EXERCISE DIRECTIONS: Reproduce every entry below precisely; do not include the pictures.

*** Opening of GIVEN ENTRIES ***

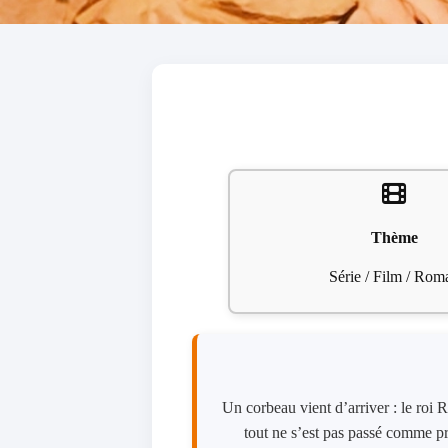
Thème
Série / Film / Rom
Un corbeau vient d’arriver : le roi
tout ne s’est pas passé comme p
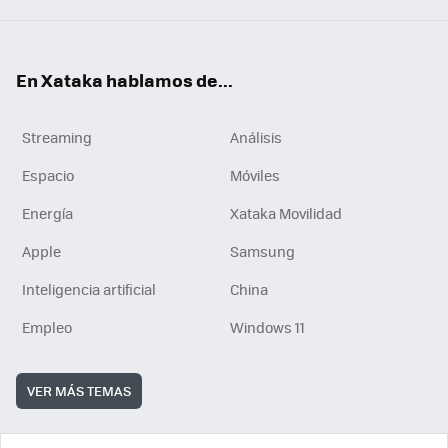
En Xataka hablamos de...
Streaming
Análisis
Espacio
Móviles
Energía
Xataka Movilidad
Apple
Samsung
Inteligencia artificial
China
Empleo
Windows 11
VER MÁS TEMAS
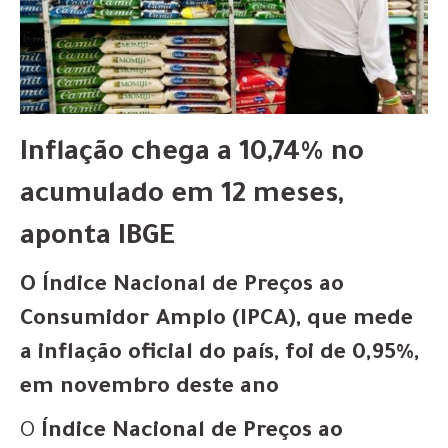
Inflação chega a 10,74% no
acumulado em 12 meses,
aponta IBGE
O Índice Nacional de Preços ao
Consumidor Amplo (IPCA), que mede
a inflação oficial do país, foi de 0,95%,
em novembro deste ano
O
Índice Nacional de Preços ao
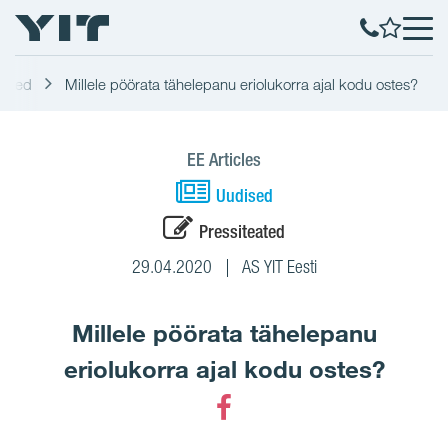
dised
Millele pöörata tähelepanu eriolukorra ajal kodu ostes?
EE Articles
Uudised
Pressiteated
29.04.2020
AS YIT Eesti
Millele pöörata tähelepanu
eriolukorra ajal kodu ostes?
Facebook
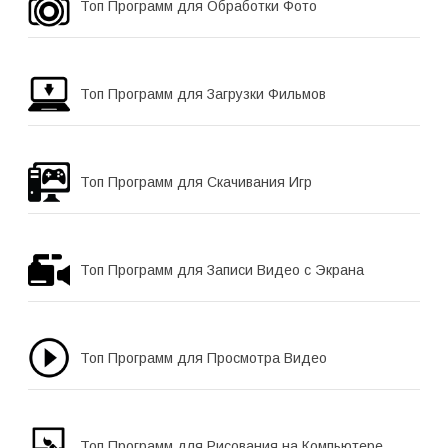
Топ Программ для Обработки Фото
Топ Программ для Загрузки Фильмов
Топ Программ для Скачивания Игр
Топ Программ для Записи Видео с Экрана
Топ Программ для Просмотра Видео
Топ Программ для Рисования на Компьютере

*** Close of GIVEN ENTRIES ***

REPLY TO THE EXERCISE:
Thème
Série / Film / Rom
Un corbeau vient d’arriver : le roi
tout ne s’est pas passé comme p
En Xataka hablamos de...
Streaming
Análisis
Espacio
Móviles
Energía
Xataka Movilidad
Apple
Samsung
Inteligencia artificial
China
Empleo
Windows 11
VER MÁS TEMAS
Inflação chega a 10,74% no
acumulado em 12 meses,
aponta IBGE
O Índice Nacional de Preços ao
Consumidor Amplo (IPCA), que mede
a inflação oficial do país, foi de 0,95%,
em novembro deste ano
O
Índice Nacional de Preços ao
dised
Millele pöörata tähelepanu eriolukorra ajal kodu ostes?
EE Articles
Uudised
Pressiteated
29.04.2020
AS YIT Eesti
Millele pöörata tähelepanu
eriolukorra ajal kodu ostes?
Facebook
Топ Программ для Обработки Фото
Топ Программ для Загрузки Фильмов
Топ Программ для Скачивания Игр
Топ Программ для Записи Видео с Экрана
Топ Программ для Просмотра Видео
Топ Программ для Рисования на Компьютере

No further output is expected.